Who doesn’t love a warm, buttery biscuit? In the past I made vegan Buttermilk Biscuits and they turned out pretty good. Making your own buttermilk (vegan or not) is mind-blowingly easy and can be done without having to run to the store to get buttermilk.
I’m back on the dairy train and trying to perfect some of my favorite recipes. This one is from Smitten Kitchen. You can basically do the same thing with vegan ingredients- what matters is the flour:fat ratio. I served mine with some thyme & garlic scape scrambled eggs. Yum!
- 2 1/4 cups unbleached all-purpose flour
- 2 tsp sugar
- 1 tbsp baking powder
- 3/4 tsp salt
- 3/4 tsp baking soda
- 9 tbsp chilled unsalted butter, cut into small chunks
- 3/4 cup buttermilk (1/2 cup + 3 tbsp milk & 2 1/2 tsp vinegar)
- Preheat the oven to 400.
- Line a baking sheet with parchment paper or lightly grease with butter.
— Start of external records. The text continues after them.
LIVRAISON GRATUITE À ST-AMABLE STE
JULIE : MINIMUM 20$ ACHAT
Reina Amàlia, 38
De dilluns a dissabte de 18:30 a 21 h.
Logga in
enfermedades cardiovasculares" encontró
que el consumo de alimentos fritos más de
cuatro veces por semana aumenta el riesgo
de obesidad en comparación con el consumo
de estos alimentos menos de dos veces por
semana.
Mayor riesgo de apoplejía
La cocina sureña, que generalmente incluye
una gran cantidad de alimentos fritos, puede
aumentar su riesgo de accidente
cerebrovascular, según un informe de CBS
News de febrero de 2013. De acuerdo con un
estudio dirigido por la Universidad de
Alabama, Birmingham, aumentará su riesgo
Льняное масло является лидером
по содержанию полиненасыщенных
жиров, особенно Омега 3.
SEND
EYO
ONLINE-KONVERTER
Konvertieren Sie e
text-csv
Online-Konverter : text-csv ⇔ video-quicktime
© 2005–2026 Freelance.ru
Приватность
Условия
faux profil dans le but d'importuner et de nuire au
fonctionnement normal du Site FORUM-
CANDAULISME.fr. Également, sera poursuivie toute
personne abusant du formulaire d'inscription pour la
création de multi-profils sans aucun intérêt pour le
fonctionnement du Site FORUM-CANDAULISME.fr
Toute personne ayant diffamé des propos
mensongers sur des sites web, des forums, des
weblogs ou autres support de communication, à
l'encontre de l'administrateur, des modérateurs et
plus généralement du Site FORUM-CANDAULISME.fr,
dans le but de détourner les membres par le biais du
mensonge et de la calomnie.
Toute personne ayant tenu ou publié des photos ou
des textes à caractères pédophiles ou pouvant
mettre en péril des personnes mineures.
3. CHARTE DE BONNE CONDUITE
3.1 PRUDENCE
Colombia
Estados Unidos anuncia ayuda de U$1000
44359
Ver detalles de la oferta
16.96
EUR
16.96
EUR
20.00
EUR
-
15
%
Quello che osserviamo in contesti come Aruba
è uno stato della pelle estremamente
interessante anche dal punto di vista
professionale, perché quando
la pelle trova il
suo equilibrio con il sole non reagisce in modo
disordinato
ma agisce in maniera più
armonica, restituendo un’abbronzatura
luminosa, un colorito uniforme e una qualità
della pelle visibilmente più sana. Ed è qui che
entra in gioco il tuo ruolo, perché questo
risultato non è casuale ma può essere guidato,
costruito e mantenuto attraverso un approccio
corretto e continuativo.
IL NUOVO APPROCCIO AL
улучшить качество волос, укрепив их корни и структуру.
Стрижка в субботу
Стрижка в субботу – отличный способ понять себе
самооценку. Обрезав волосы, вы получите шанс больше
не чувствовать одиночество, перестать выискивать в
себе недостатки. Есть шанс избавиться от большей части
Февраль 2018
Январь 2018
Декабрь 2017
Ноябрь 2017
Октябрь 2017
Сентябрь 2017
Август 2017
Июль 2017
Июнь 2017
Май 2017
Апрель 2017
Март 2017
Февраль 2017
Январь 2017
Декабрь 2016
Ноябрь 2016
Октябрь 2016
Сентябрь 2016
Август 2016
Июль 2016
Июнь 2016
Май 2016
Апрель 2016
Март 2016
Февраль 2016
- In a large bowl, mix the dry ingredients together.
- Add in the butter a few pieces at a time, using your hands to knead it in. The flour will begin to look coarse.
- Stir in the buttermilk. Flour your hands lightly and mix together with your hands.
- On a floured surface, spread the dough out so that it’s about 1/2 inch thick. With a round cutter (I used the 1/4 cup measure), cut out circles and place on the baking sheet. Repeat until the dough is gone.
- Bake for 12-15 minutes, checking the bottoms so that they don’t catch. Enjoy!